I started writing poetry in my tweens after reading… I wish I could say Rimbaud or Whitman, but no, it was Rod McKuen’s, Listen to the Warm.
That was all it took. The suggestion that warm can be heard, crystalized for me all that I had been trying to understand about metaphor. Of course, I also believe that warm can actually be heard, which puts me in the transcendental poets’ camp I suppose.
Thus, the crux of my mission as a poet: to use language as a tool to transcend language, to break the bonds of representation with symbols– to reveal the paradoxical truths.
The fun part how you use your tool. For example, I love commas. Here is an example of coma usage I was really excited about.
Why?( I promise this is the only time I will ever impose explanations of my poetry on you, but it is for a higher purpose.)
Because the comma changes the meaning of this well-known phrase from–when I am in this other locale, it feels similar to being at home, to —being in this locale and the other locale are the same. The poems meaning; violence in the U.S. and violence in Mexico are equally horrific and by correlation- do not differentiate violence, violence is horrific, is foreshadowed with this simple punctuation. All that from a little comma, if I was successful with the rest of the poem that is.

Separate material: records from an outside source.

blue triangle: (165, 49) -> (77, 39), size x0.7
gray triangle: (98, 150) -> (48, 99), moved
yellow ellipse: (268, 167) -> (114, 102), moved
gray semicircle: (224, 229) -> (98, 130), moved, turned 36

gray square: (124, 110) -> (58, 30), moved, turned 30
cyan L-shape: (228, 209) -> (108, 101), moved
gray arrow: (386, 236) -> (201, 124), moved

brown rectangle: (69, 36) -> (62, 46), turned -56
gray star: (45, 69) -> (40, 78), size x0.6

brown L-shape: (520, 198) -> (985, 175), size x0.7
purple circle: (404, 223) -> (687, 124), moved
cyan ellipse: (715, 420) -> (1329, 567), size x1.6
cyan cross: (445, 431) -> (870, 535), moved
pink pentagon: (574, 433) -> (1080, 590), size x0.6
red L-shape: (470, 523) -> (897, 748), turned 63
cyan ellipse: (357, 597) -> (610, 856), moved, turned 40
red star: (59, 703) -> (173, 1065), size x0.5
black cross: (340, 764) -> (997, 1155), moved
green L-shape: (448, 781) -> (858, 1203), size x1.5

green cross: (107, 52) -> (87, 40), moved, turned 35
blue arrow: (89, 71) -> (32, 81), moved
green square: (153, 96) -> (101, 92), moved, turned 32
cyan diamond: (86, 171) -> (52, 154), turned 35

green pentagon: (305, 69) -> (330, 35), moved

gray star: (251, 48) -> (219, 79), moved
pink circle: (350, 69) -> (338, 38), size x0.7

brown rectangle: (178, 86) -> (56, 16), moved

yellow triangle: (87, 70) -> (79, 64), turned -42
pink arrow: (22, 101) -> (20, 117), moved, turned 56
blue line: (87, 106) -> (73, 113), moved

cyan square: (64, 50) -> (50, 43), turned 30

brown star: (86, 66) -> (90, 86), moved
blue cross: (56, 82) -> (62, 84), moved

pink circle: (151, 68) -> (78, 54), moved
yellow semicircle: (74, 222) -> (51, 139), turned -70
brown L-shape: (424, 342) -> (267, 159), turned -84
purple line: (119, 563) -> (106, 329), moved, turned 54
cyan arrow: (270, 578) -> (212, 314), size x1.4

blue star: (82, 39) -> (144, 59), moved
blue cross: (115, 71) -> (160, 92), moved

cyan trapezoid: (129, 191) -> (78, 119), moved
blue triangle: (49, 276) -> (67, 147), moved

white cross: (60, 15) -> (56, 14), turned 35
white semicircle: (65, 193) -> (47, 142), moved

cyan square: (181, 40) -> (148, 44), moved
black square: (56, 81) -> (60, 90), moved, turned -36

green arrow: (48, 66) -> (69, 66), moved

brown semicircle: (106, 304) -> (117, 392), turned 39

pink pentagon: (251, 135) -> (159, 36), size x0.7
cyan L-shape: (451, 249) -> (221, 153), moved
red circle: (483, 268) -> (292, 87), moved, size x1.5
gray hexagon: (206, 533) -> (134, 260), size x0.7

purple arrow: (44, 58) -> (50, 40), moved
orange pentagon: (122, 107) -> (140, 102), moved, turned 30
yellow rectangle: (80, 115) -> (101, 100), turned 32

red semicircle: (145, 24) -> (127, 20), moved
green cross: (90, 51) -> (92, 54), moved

Recently I was looking at the statistics page of my blog and I noticed that people infrequently click on the links in my posts. Clicking, in “wordpresspeak” means clicking on a link within a post. As I contemplated that, I realized the similarities between links and the tools I use in poetry.
Although many links are pretty straightforward explanation buttons, they are also used by a blogger to create more content depth within a limited format. Many bloggers have a standard word count, frequently 500 words. I shoot for a thousand or less, because I often tell stories, and for me one thousand words is more suitable for storytelling. Still, it is sometimes difficult to get the impact I want within that parameter, and that is where the photos( such as this Don Quixote reference) and links come in.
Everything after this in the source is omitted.